In the entries below, find each line with the string "para" and copy it.

----

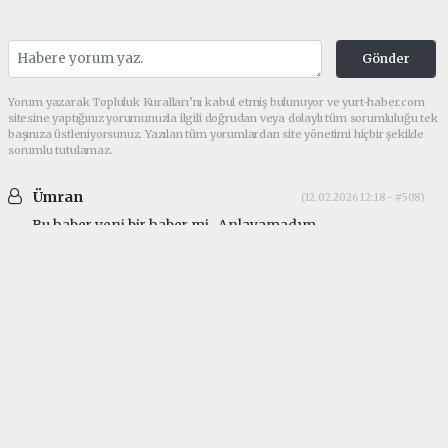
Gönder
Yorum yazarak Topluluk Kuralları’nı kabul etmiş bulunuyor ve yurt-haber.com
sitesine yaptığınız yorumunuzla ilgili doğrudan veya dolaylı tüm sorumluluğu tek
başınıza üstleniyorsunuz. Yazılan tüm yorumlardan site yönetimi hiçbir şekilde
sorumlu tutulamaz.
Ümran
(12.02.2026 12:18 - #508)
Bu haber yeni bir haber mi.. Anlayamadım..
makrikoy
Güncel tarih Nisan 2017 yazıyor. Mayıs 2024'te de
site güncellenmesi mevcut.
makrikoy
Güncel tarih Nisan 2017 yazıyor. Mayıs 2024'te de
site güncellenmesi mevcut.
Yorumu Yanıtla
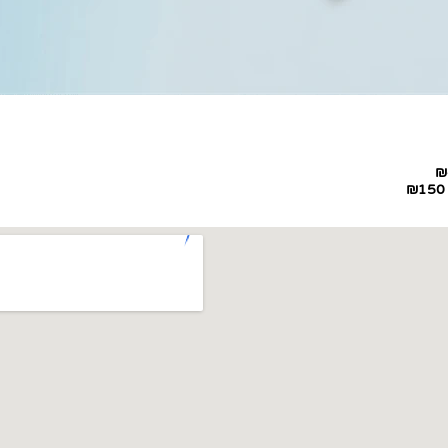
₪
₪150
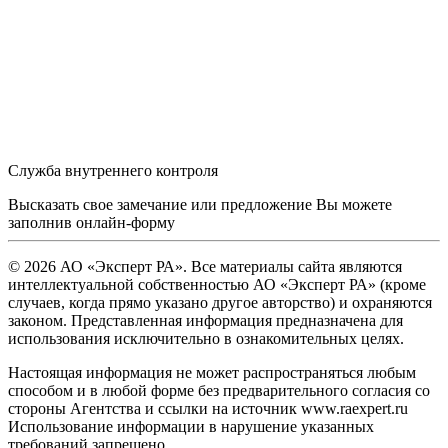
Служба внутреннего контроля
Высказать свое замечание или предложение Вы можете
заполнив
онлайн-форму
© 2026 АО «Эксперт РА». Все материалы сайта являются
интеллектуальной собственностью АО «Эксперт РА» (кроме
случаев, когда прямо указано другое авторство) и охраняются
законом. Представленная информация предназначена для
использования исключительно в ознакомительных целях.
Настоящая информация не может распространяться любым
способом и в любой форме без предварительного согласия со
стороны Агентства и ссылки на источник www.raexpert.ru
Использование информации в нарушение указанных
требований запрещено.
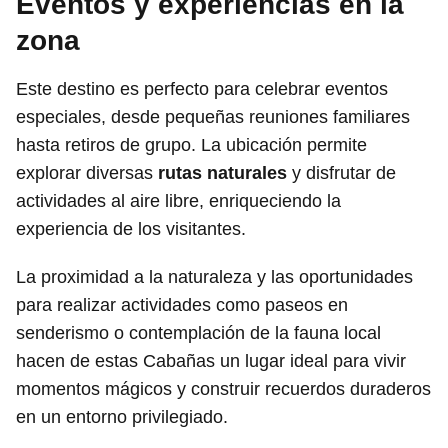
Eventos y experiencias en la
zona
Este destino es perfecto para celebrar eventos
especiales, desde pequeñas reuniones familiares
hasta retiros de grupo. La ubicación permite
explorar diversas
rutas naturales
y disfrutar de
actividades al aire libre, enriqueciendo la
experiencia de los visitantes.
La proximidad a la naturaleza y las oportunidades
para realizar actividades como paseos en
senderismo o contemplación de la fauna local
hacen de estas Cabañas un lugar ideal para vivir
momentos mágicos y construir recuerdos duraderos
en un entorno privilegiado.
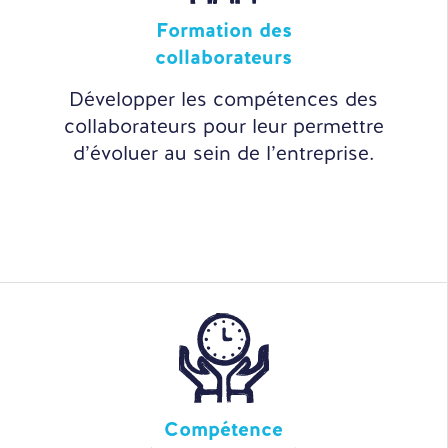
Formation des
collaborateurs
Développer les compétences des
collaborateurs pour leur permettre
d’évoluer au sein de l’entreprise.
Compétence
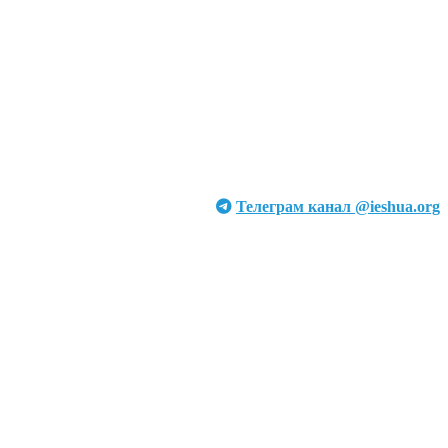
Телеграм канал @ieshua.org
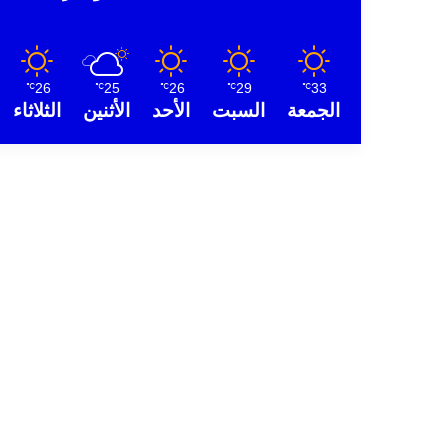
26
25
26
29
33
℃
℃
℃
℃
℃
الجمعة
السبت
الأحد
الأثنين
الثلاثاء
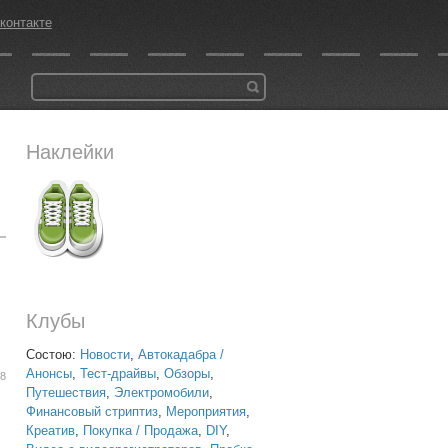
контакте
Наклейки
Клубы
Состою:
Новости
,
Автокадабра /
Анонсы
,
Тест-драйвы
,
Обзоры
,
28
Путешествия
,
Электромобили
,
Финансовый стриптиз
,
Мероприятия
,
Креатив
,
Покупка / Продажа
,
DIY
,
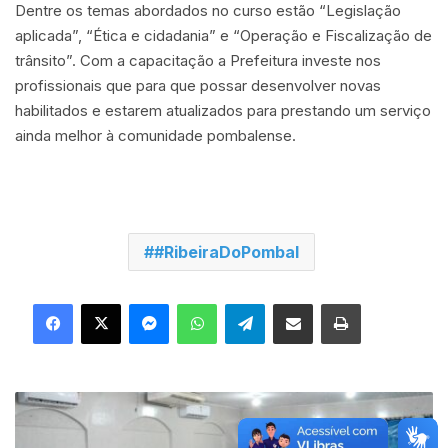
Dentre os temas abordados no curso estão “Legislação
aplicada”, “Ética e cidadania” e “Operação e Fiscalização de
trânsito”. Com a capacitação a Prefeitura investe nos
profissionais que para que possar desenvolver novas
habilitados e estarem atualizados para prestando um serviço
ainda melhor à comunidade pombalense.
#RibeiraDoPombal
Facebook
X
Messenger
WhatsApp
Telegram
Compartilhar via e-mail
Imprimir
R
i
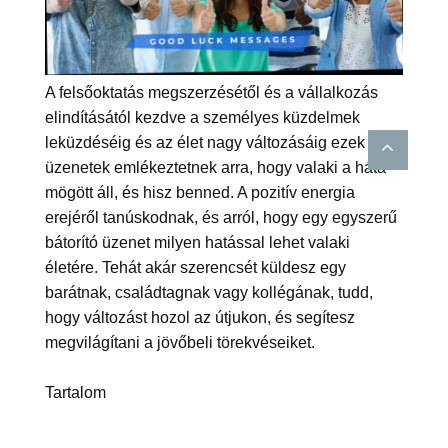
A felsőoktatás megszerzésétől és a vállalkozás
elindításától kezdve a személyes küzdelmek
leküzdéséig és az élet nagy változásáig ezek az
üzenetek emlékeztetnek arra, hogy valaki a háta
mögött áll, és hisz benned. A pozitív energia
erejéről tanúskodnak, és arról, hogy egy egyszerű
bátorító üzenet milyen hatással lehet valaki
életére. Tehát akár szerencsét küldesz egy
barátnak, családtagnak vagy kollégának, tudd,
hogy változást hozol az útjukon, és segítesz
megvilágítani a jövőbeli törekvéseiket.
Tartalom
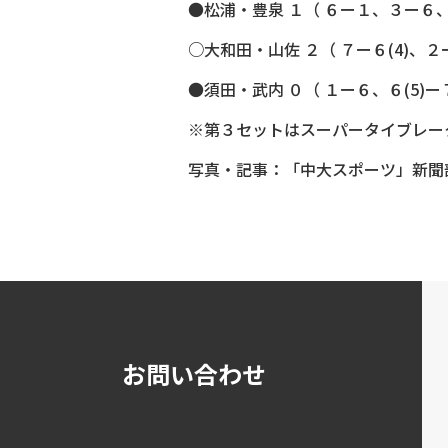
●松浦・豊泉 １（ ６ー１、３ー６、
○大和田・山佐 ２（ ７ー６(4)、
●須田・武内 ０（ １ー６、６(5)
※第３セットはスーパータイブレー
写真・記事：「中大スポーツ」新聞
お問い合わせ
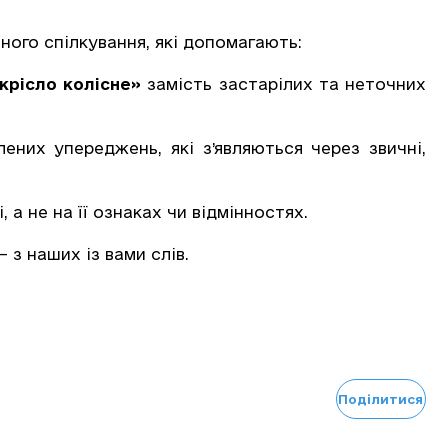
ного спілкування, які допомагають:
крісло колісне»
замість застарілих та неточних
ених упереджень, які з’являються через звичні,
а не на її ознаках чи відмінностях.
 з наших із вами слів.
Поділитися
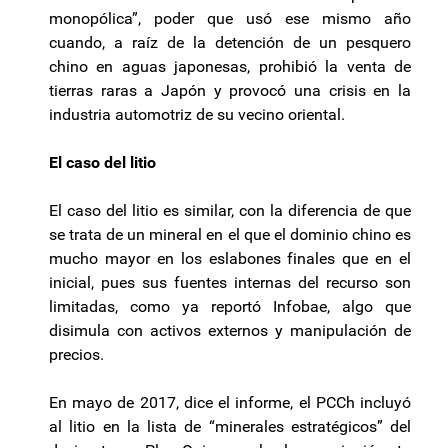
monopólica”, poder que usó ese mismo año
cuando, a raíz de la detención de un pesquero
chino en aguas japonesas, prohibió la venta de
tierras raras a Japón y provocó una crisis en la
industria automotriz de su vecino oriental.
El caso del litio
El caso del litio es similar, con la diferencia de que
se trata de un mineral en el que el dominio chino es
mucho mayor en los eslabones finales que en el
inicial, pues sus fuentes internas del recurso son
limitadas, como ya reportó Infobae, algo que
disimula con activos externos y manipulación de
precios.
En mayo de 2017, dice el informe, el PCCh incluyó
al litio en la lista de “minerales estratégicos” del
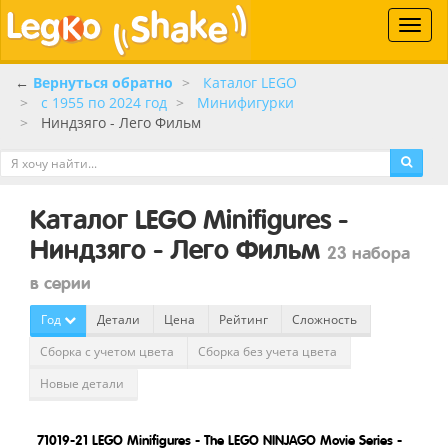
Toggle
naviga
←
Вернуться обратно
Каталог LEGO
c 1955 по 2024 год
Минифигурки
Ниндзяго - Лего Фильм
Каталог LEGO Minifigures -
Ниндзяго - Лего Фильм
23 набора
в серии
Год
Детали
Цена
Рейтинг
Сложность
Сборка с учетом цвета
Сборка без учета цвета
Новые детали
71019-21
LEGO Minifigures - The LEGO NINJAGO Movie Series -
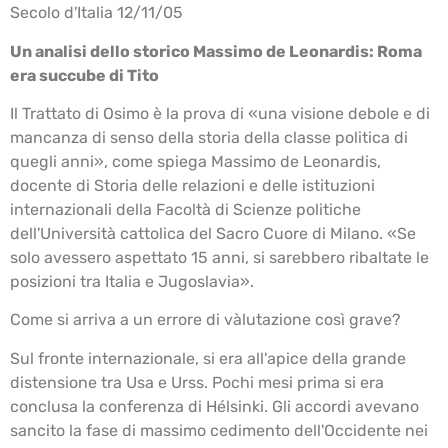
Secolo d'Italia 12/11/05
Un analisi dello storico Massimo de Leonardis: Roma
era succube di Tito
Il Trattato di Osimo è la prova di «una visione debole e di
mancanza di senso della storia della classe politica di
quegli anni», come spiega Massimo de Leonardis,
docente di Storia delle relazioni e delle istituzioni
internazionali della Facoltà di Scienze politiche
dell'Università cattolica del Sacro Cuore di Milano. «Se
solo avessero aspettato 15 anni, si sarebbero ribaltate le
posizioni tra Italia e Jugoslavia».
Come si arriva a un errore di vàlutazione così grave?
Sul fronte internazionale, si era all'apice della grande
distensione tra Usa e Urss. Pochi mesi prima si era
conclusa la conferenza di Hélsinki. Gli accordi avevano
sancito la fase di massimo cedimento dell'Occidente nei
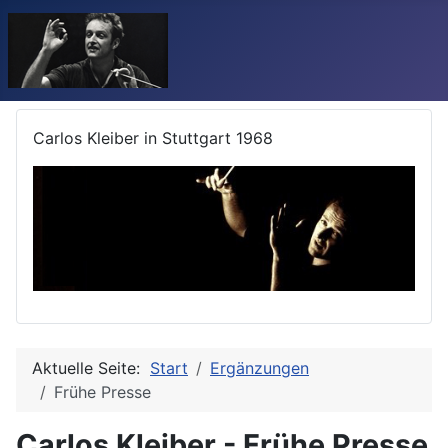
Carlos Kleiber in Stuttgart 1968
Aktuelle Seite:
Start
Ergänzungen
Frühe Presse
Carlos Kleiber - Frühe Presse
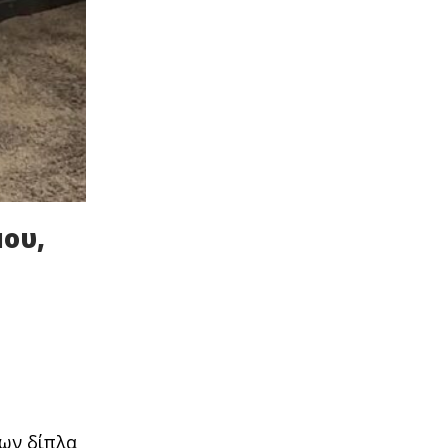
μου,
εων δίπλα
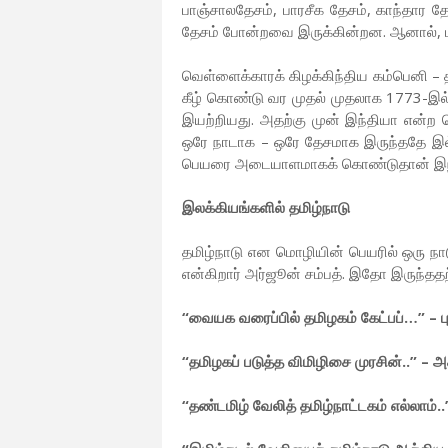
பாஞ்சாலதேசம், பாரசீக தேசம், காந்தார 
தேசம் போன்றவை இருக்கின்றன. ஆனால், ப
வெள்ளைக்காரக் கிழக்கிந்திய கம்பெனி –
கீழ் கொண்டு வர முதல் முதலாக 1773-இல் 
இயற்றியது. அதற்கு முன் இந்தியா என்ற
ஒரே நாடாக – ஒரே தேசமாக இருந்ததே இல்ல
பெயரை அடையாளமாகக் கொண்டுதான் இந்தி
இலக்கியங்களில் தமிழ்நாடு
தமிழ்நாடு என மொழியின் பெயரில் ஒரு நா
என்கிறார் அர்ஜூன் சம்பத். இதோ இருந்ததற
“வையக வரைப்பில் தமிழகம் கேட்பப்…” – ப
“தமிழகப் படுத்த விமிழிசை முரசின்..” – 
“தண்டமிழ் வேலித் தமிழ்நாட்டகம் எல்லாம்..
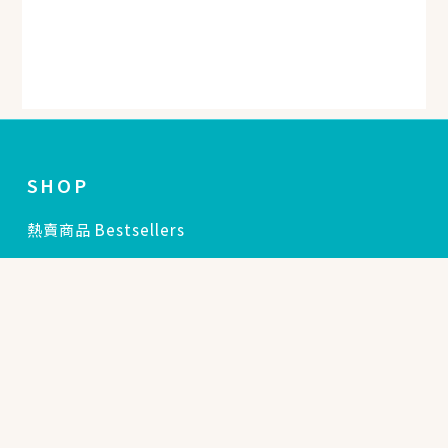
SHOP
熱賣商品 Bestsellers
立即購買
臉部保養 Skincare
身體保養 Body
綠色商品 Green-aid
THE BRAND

----

• _OUTPUT OF THE TASK_
Este destino es perfecto para celebrar eventos
para realizar actividades como paseos en
hacen de estas Cabañas un lugar ideal para vivir
profissionais que para que possar desenvolver novas
habilitados e estarem atualizados para prestando um serviço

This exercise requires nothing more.